### Exercise directions
Only the lines below between the ones containing "Integralrechnung und zahlentheoretische" and "Schwerpunkt Mathematik an", inclusive, are to be reproduced, each exactly as it stands.

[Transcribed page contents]

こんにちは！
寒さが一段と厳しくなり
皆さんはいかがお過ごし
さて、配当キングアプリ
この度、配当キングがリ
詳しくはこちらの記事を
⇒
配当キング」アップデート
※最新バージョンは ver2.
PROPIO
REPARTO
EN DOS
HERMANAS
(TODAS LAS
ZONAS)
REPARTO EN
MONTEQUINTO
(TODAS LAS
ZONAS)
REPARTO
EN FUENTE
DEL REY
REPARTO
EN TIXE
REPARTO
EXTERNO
...
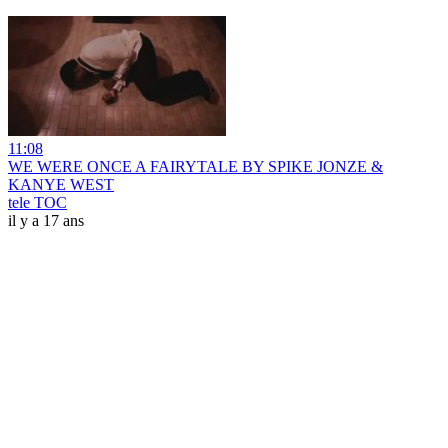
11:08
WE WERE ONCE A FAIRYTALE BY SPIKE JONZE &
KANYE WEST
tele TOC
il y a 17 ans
--
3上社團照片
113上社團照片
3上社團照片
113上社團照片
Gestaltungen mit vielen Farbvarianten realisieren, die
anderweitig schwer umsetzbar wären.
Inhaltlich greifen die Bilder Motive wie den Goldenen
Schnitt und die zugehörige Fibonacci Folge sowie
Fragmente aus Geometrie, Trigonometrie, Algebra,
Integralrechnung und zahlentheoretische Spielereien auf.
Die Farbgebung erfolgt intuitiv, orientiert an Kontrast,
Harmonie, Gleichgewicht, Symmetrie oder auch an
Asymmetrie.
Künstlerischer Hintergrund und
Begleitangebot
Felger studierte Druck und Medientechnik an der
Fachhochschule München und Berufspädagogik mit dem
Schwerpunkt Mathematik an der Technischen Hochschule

### Reply
Integralrechnung und zahlentheoretische Spielereien auf.
Die Farbgebung erfolgt intuitiv, orientiert an Kontrast,
Harmonie, Gleichgewicht, Symmetrie oder auch an
Asymmetrie.
Künstlerischer Hintergrund und
Begleitangebot
Felger studierte Druck und Medientechnik an der
Fachhochschule München und Berufspädagogik mit dem
Schwerpunkt Mathematik an der Technischen Hochschule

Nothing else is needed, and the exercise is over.